Unemployment of Spain Declines in 2014

05.01.2015 Auteur: The Wallstreet Journal

MADRID—Spain’s jobless numbers fell sharply in 2014, posting the largest annual drop in the number of unemployed since 1998, an indication that solid job creation and a still significant—albeit reduced—net emigration of working-age residents are contributing to a faster-than-anticipated improvement in the outlook for the country’s labor market.

The Labor Ministry said on Monday jobless claims in December declined by 64,405, to 4.45 million, from November. The seasonally-adjusted number of jobless claims also fell, for the fifth consecutive month.

Spain’s economy has been steadily expanding since it emerged in mid-2013 from its second recession in five years, and analysts say it may grow 2% or more this year. Gross domestic product rose 0.5% in the three months through September, a relatively high level by Eurozone standards.

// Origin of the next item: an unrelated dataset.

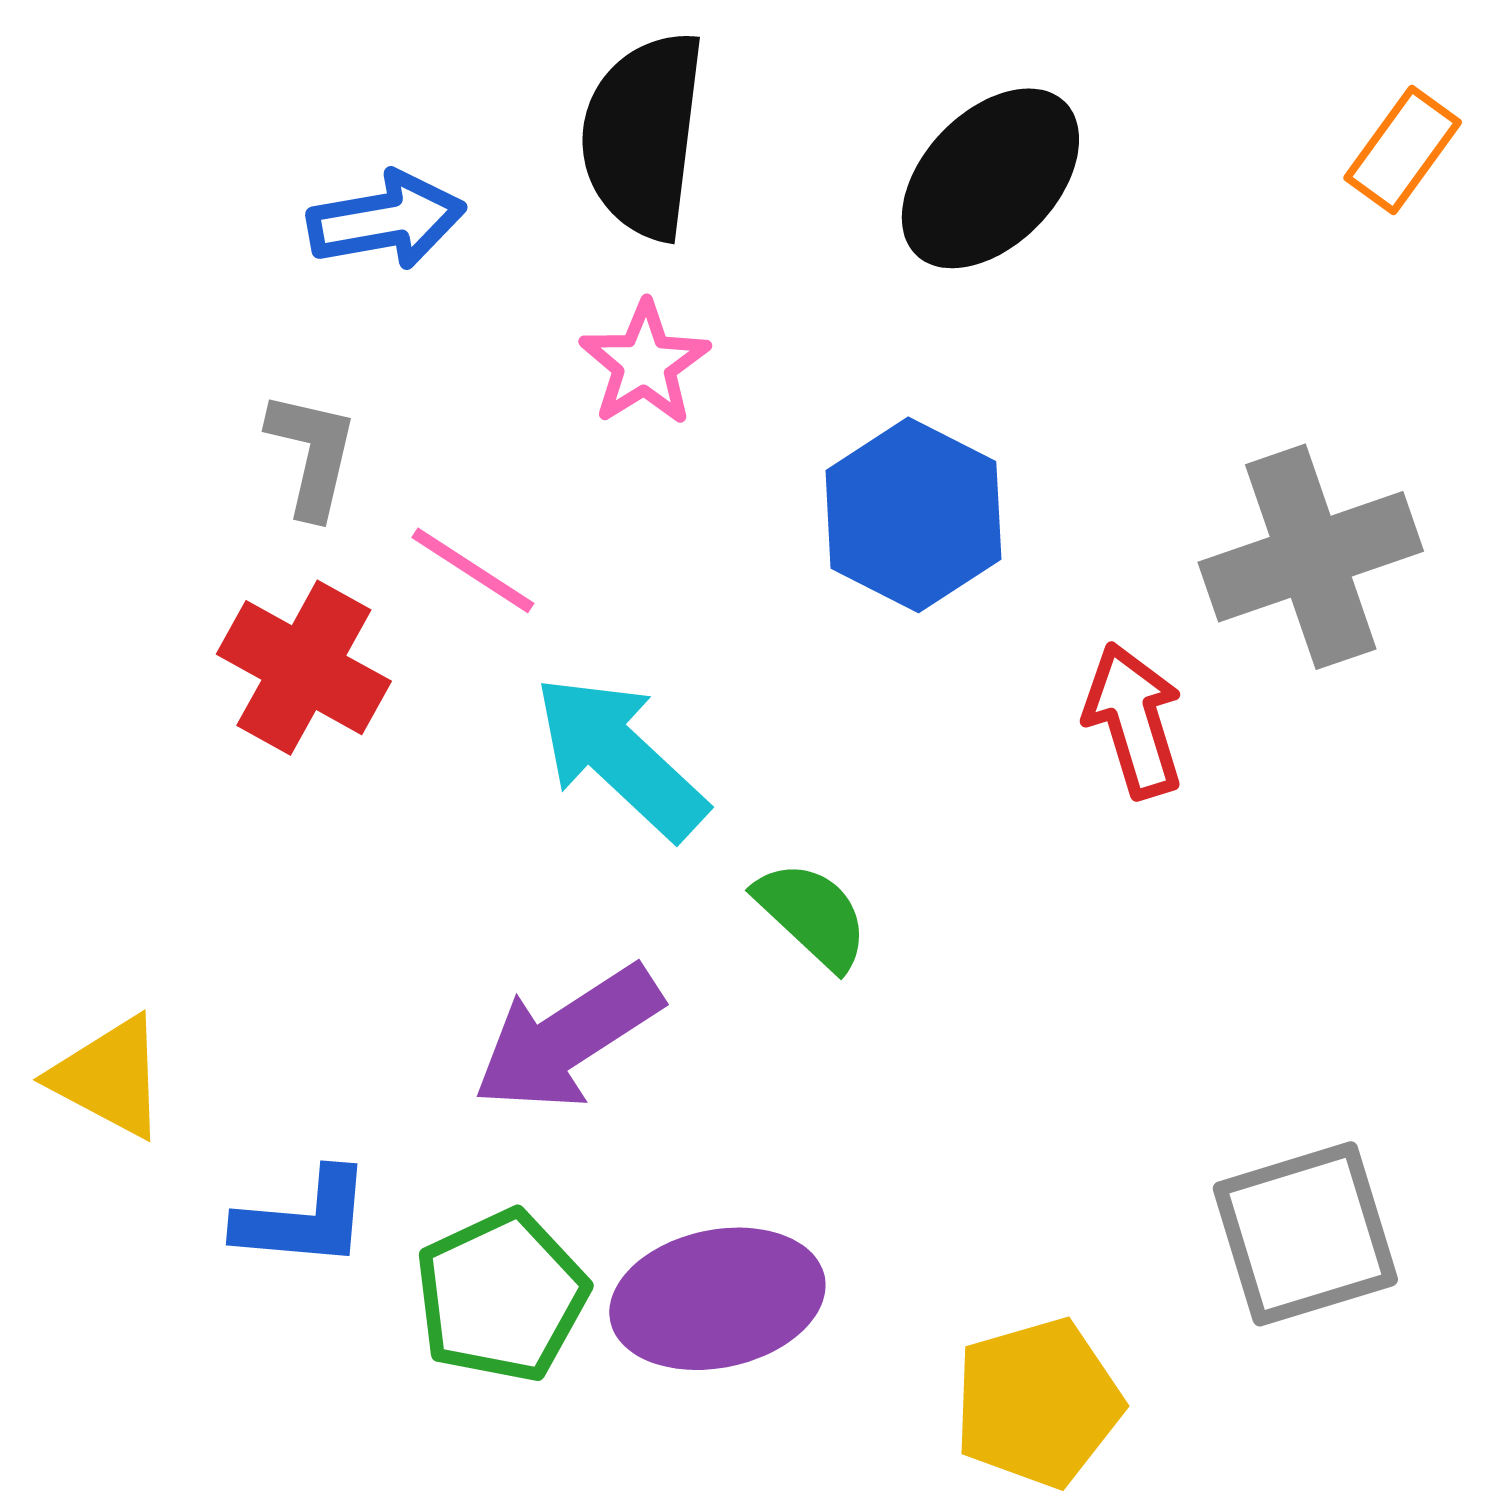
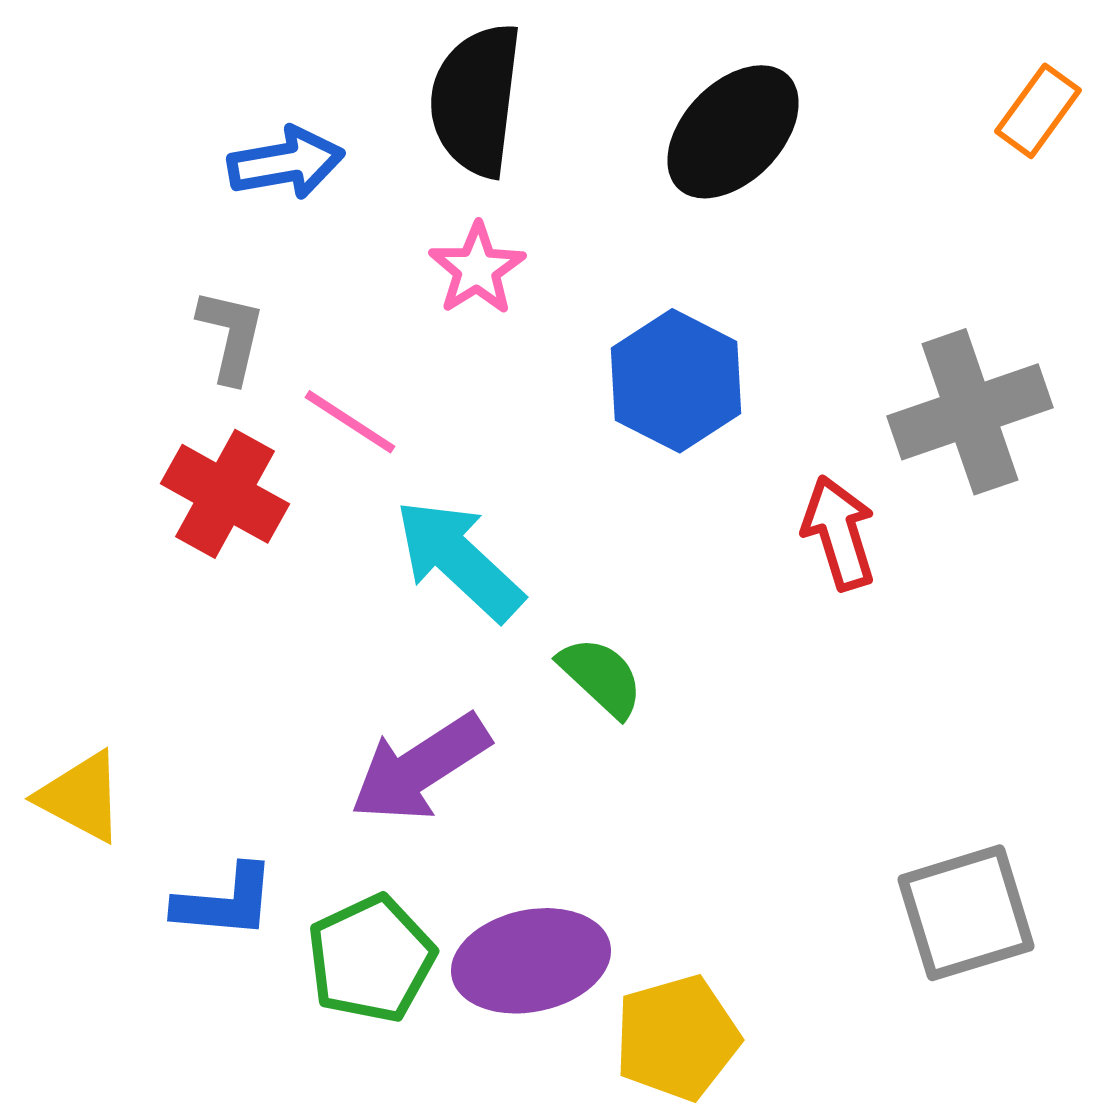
yellow pentagon: (1038, 1403) -> (677, 1038), moved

Spain’s deputy Labor minister Engracia Hidalgo said on Monday labor reforms, which focused on making it cheaper for companies to hire and lay off workers, have been particularly effective in driving the number of new contracts, which soared by two million in 2014 from 2013, including short-term contracts.

Over the past two years, jobless claims in Spain dropped by just over half a million, with a 253,627 decrease last year alone. A key difference is that job destruction continued into 2013—which drove the number of jobs lost during the 2008-2013 crisis to three million, in a country of 47 million residents—while the economy created just over 400,000 net new jobs last year.

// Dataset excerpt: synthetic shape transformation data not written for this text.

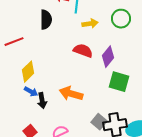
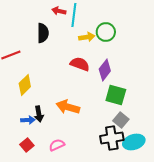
green circle: (121, 19) -> (106, 32), moved
blue arrow: (31, 92) -> (28, 120), moved, turned -32
gray square: (99, 122) -> (121, 120), moved

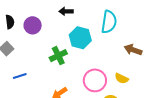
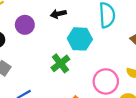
purple circle: (33, 25) -> (25, 25), moved

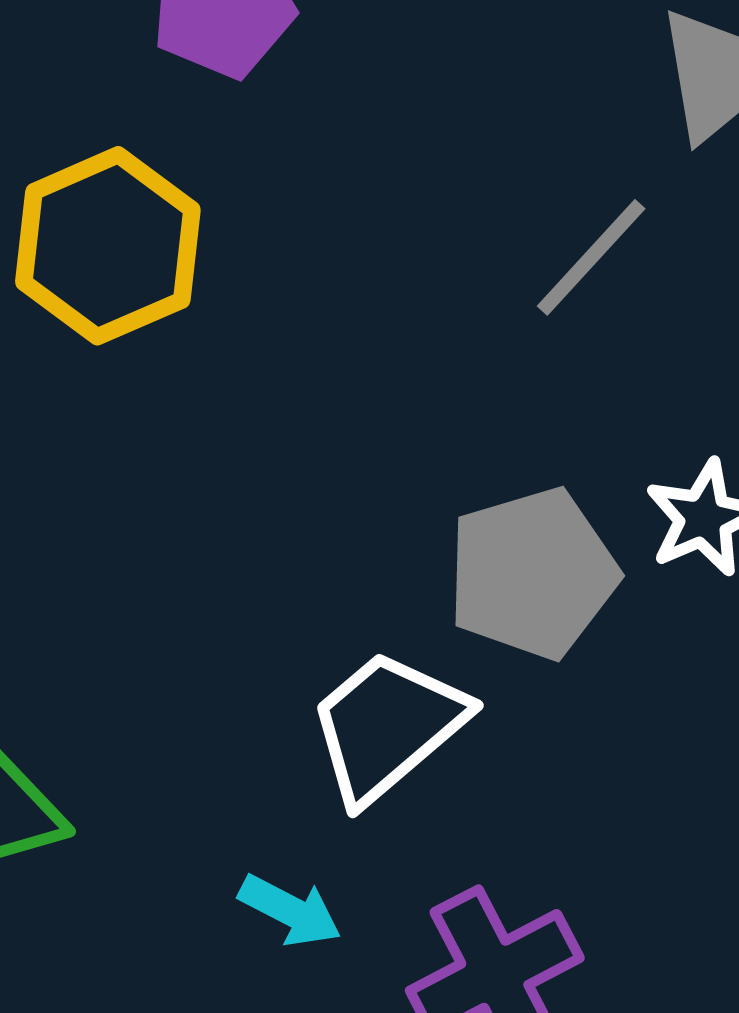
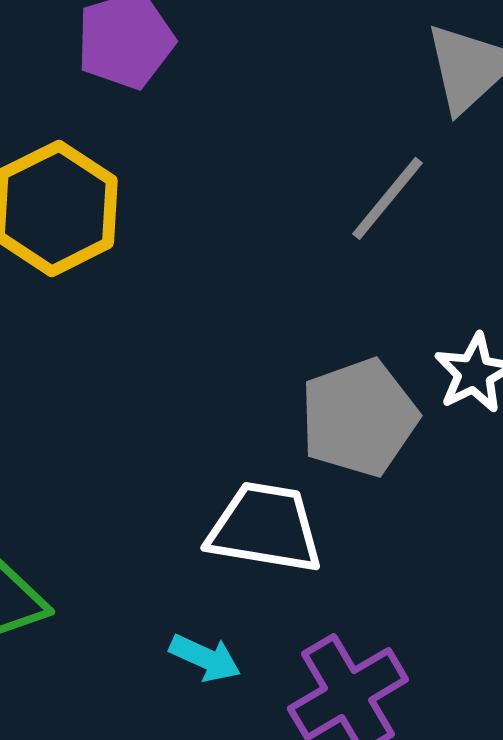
white trapezoid: (387, 726) -> (265, 528), turned 53

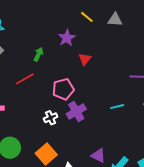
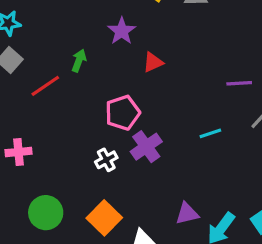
red triangle: (85, 59) -> (153, 62), turned 32
red line: (25, 79) -> (45, 86), moved
purple triangle: (98, 156) -> (187, 214), turned -35

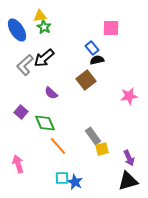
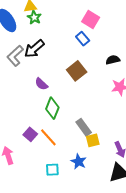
pink square: (111, 28) -> (91, 19), moved, turned 30
black semicircle: (97, 60) -> (113, 60), moved
purple square: (21, 112) -> (30, 134), moved
green diamond: (45, 123) -> (52, 108), moved, turned 45
blue star: (75, 182) -> (79, 162), moved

Last month, Spain’s statistics institute INE said the country’s population fell at a significantly lower pace in the first half last year, compared with the same period of 2013, as emigration by locals and foreign nationals decreased while immigration increased slightly.

INE’s report—which addresses a subject that has generated much hand-wringing over brain drain in the country—showed that the number of emigrants fell by 21% in the period, while the number of immigrants rose by 2%, including returning Spaniards. Of the net 50,426 departures, half were Spaniards and the other half foreign residents.

In October, INE said Spain’s unemployment rate fell to 23.7% at the end of the third quarter, from 24.5% in the second. INE plans to release the fourth-quarter unemployment rate Jan. 22.